Surgical results following reparative surgery for congenital heart disease in the neonatal period have dramatically improved in recent years. This increased survival is largely due to improvements in the care delivered in the intensive care unit setting so that many children who would have not survived in the past are now able to survive until discharge, at the cost of multiple associated medical problems and longer ICU and hospital stay.
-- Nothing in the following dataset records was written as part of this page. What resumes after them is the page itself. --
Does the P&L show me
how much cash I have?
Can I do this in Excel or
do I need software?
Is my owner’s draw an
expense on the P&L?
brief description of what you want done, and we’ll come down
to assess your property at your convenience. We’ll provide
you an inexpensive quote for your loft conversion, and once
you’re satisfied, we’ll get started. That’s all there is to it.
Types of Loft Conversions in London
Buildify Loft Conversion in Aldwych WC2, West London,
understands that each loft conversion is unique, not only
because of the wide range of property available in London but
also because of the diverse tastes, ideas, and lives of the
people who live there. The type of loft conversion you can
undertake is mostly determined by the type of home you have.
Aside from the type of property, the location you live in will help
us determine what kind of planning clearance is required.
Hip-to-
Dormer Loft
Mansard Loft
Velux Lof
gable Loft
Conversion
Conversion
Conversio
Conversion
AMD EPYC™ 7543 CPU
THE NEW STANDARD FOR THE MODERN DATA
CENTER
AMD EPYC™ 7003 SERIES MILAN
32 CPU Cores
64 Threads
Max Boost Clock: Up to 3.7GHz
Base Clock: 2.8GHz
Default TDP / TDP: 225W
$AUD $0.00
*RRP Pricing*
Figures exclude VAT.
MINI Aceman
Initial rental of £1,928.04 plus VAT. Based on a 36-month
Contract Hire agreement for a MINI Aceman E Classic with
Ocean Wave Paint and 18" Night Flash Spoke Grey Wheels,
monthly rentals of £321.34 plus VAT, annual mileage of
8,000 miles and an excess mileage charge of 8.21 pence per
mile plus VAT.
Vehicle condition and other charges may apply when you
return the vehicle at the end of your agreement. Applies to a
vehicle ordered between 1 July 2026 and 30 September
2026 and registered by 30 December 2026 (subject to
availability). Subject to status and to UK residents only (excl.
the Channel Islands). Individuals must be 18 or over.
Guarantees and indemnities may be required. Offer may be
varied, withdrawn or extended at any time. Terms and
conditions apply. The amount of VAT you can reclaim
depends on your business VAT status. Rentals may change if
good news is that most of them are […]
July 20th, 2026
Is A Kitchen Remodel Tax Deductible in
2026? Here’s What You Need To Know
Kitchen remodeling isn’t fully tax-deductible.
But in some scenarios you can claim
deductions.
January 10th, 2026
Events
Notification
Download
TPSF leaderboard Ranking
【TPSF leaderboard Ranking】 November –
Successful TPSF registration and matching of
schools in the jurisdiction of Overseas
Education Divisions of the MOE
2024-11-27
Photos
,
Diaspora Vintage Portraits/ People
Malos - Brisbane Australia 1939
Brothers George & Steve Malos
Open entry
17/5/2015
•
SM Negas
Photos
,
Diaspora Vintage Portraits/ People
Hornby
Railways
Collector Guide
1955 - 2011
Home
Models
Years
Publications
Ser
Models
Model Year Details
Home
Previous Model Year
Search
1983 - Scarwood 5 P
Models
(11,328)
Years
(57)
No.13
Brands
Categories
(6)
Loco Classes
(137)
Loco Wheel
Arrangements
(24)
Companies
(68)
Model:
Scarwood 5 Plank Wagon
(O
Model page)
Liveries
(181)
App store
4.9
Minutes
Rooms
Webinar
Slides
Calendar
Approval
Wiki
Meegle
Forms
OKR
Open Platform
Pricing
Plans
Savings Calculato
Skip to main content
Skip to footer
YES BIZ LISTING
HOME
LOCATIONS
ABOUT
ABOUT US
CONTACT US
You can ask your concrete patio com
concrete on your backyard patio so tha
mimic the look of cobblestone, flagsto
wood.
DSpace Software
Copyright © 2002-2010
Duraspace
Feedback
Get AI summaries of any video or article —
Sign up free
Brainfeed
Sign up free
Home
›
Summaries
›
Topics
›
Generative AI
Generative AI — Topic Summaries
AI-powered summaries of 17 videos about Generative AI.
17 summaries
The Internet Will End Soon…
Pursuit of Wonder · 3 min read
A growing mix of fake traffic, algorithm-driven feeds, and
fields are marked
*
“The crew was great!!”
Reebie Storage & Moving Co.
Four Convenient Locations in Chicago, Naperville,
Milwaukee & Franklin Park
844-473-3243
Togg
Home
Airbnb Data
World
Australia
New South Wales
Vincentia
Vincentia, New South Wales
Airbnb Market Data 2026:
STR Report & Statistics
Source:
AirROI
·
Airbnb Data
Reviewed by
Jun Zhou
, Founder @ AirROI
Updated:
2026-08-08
The information about the outcome following discharge of those children who spend long time in the cardiac ICU is relevant not only for their families but also for the healthcare system in terms of resource allocation and planning. However, data on this important issue is limited.
A recent study has assessed the early and late survival of this challenging population. The study included 108 neonates who stayed in the ICU longer than 30 days in the period between 2002 and 2012.
The study found that 1 in 4 (24%) of those children who stayed in ICU longer than 30 days died in hospital before discharge. The factors associated with death in hospital before discharge home were the use of extracorporeal membrane oxygenator (ECMO) and the use of renal dialysis because of poor kidney function. Survival was also low for those children who were discharged home. Indeed, only about half of the children were alive after 8 years from surgery. Survival was particularly reduced in those children who had a 2 ventricle repair of their heart condition.
The study highlights that post operative prolonged ICU stay beyond 30 days is associated with a high hospital and post discharge mortality in newborns who undergo cardiac surgery. Further research is required to understand if improved care delivery following ICU discharge and hospital discharge (perhaps in the form of home monitoring) can improve survival in these children.